A copy of the ruling in the case of Johnson v. Suttell & Hammer can be accessed by clicking here.
The plaintiff took out a credit card and, after a few years, stopped making payments on the debt. After the payments stopped, the plaintiff sent dispute letters to different addresses associated with the credit card issuer, and received correspondence back from the issuer with information about where and how disputes about a debt should be directed.
Months later, the defendant sent a demand letter to the plaintiff, using the address associated with the account. The defendant, two months later, filed a collection lawsuit in state court seeking to recover the unpaid balance.
The plaintiff filed a lawsuit against the defendant, accusing it of violating Sections 1692e(2)(a), 1692e(5), and 1692e(10) of the FDCPA. The plaintiff claimed never to have received the demand letter, but as Magistrate Judge Vjjohn V. Acosta of the District Court for the District of Oregon noted, it is not a requirement of the FDCPA for a collector to confirm that a notice was received — only to be able to prove that it was sent.
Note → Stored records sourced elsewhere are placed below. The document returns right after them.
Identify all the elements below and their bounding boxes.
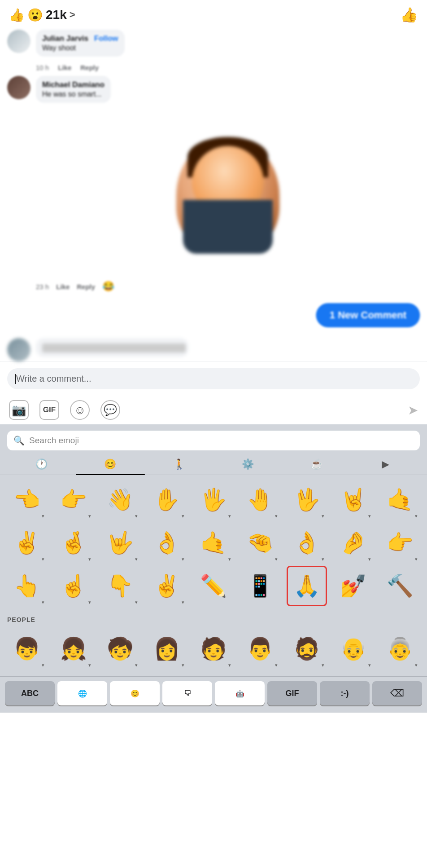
reaction-left[interactable]: 👍 😮 21k > <box>9 8 75 22</box>
emoji-tab-people[interactable]: 🚶 <box>145 454 214 475</box>
emoji-cell[interactable]: 👨 <box>240 629 280 669</box>
emoji-row: 👈 👉 👋 ✋ 🖐 🤚 🖖 🤘 🤙 <box>4 480 423 520</box>
gif-button[interactable]: GIF <box>39 400 59 420</box>
emoji-cell[interactable]: 👧 <box>53 629 94 669</box>
emoji-cell[interactable]: ✏️ <box>193 566 234 606</box>
emoji-cell[interactable]: 🤙 <box>193 523 234 563</box>
comment-input-wrapper[interactable]: Write a comment... <box>7 368 420 389</box>
sticker-body <box>183 200 273 254</box>
emoji-cell[interactable]: ✌️ <box>147 566 187 606</box>
comment-bubble: Michael Damiano He was so smart... <box>36 76 111 103</box>
emoji-tab-more[interactable]: ▶ <box>351 454 420 475</box>
emoji-cell[interactable]: 🔨 <box>380 566 420 606</box>
activities-icon: ⚙️ <box>242 458 254 470</box>
emoji-cell[interactable]: 🤙 <box>380 480 420 520</box>
emoji-cell[interactable]: 💅 <box>333 566 374 606</box>
emoji-cell-highlighted[interactable]: 🙏 <box>287 566 327 606</box>
delete-key[interactable]: ⌫ <box>372 681 422 705</box>
emoji-cell[interactable]: 👋 <box>100 480 140 520</box>
comment-actions: 10 h Like Reply <box>36 64 420 71</box>
recent-icon: 🕐 <box>35 458 48 470</box>
emoji-cell[interactable]: 👵 <box>380 629 420 669</box>
comment-time: 23 h <box>36 283 49 291</box>
camera-button[interactable]: 📷 <box>9 400 29 420</box>
emoji-cell[interactable]: 👇 <box>100 566 140 606</box>
avatar <box>7 30 30 53</box>
emoji-search-input-wrap[interactable]: 🔍 Search emoji <box>7 431 420 450</box>
emoji-cell[interactable]: 🧔 <box>287 629 327 669</box>
emoji-tab-activities[interactable]: ⚙️ <box>214 454 282 475</box>
gif-key[interactable]: GIF <box>267 681 317 705</box>
send-icon: ➤ <box>408 403 418 417</box>
emoji-cell[interactable]: 👩 <box>147 629 187 669</box>
emoji-grid: 👈 👉 👋 ✋ 🖐 🤚 🖖 🤘 🤙 ✌️ 🤞 🤟 👌 🤙 🤏 👌 🤌 👉 👆 <box>0 475 427 613</box>
emoji-cell[interactable]: 🧒 <box>100 629 140 669</box>
emoji-cell[interactable]: 👆 <box>7 566 47 606</box>
emoji-cell[interactable]: 🤟 <box>100 523 140 563</box>
emoji-cell[interactable]: 🤚 <box>240 480 280 520</box>
delete-icon: ⌫ <box>390 687 404 699</box>
comment-input[interactable]: Write a comment... <box>16 374 412 384</box>
emoji-cell[interactable]: 📱 <box>240 566 280 606</box>
sticker-key[interactable]: 🗨 <box>162 681 212 705</box>
emoji-cell[interactable]: 🤏 <box>240 523 280 563</box>
send-button[interactable]: ➤ <box>408 403 418 418</box>
emoji-cell[interactable]: ✌️ <box>7 523 47 563</box>
emoji-icon: ☺ <box>74 403 86 417</box>
comment-author: Michael Damiano <box>42 80 105 89</box>
emoji-button[interactable]: ☺ <box>70 400 90 420</box>
emoji-row: ✌️ 🤞 🤟 👌 🤙 🤏 👌 🤌 👉 <box>4 523 423 563</box>
comment-time: 10 h <box>36 64 49 71</box>
avatar <box>7 76 30 99</box>
people-icon: 🚶 <box>173 458 185 470</box>
comment-bubble: Julian Jarvis Follow Way shoot <box>36 30 125 57</box>
camera-icon: 📷 <box>12 403 26 417</box>
emoji-cell[interactable]: 👈 <box>7 480 47 520</box>
emoji-cell[interactable]: 🖐 <box>193 480 234 520</box>
emoji-keyboard-icon: 😊 <box>131 689 139 698</box>
emoji-search-input[interactable]: Search emoji <box>29 436 79 445</box>
keyboard-bottom-bar: ABC 🌐 😊 🗨 🤖 GIF :-) ⌫ <box>0 676 427 713</box>
sticker-button[interactable]: 💬 <box>100 400 120 420</box>
emoji-cell[interactable]: 🧑 <box>193 629 234 669</box>
emoji-cell[interactable]: 🤞 <box>53 523 94 563</box>
emoji-cell[interactable]: 👌 <box>147 523 187 563</box>
like-button[interactable]: Like <box>56 283 70 291</box>
reply-button[interactable]: Reply <box>80 64 99 71</box>
more-icon: ▶ <box>382 458 389 470</box>
emoji-cell[interactable]: 🖖 <box>287 480 327 520</box>
memoji-key[interactable]: 🤖 <box>215 681 265 705</box>
sticker-icon: 💬 <box>104 404 117 416</box>
gif-icon: GIF <box>43 405 56 414</box>
thumbs-up-icon: 👍 <box>400 7 418 23</box>
new-comment-badge[interactable]: 1 New Comment <box>316 303 420 327</box>
emoji-cell[interactable]: 👉 <box>53 480 94 520</box>
emoji-tab-recent[interactable]: 🕐 <box>7 454 76 475</box>
emoji-cell[interactable]: ☝️ <box>53 566 94 606</box>
follow-button[interactable]: Follow <box>94 34 118 43</box>
write-comment-area[interactable]: Write a comment... <box>0 361 427 396</box>
emoji-reaction: 😂 <box>102 281 114 292</box>
emoji-cell[interactable]: 👦 <box>7 629 47 669</box>
emoticon-key[interactable]: :-) <box>320 681 370 705</box>
globe-key[interactable]: 🌐 <box>57 681 107 705</box>
emoji-cell[interactable]: 👌 <box>287 523 327 563</box>
emoji-cell[interactable]: 👉 <box>380 523 420 563</box>
avatar-sticker <box>176 137 279 254</box>
emoji-row: 👆 ☝️ 👇 ✌️ ✏️ 📱 🙏 💅 🔨 <box>4 566 423 606</box>
emoji-cell[interactable]: ✋ <box>147 480 187 520</box>
thumbs-up-button[interactable]: 👍 <box>400 6 418 23</box>
reaction-count: 21k <box>46 8 67 22</box>
avatar <box>7 338 30 361</box>
emoji-cell[interactable]: 🤌 <box>333 523 374 563</box>
abc-key[interactable]: ABC <box>5 681 55 705</box>
emoji-cell[interactable]: 🤘 <box>333 480 374 520</box>
emoji-key[interactable]: 😊 <box>110 681 160 705</box>
emoji-tab-smileys[interactable]: 😊 <box>76 454 144 475</box>
emoji-cell[interactable]: 👴 <box>333 629 374 669</box>
like-button[interactable]: Like <box>58 64 71 71</box>
toolbar-row: 📷 GIF ☺ 💬 ➤ <box>0 396 427 424</box>
emoji-tab-food[interactable]: ☕ <box>282 454 351 475</box>
globe-icon: 🌐 <box>78 689 87 698</box>
reply-button[interactable]: Reply <box>77 283 95 291</box>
The plaintiff did not, for example, provide no evidence that mail sent to the address used by the defendant was returned as undeliverable.
The plaintiff also claimed that the defendant should be aware of the disputes that were filed, but, as Judge Acosta wrote, those disputes “did not challenge that she opened the account or was responsible for the charges.” Meanwhile, the defendant submitted bank statements showing that the plaintiff made payments on the account.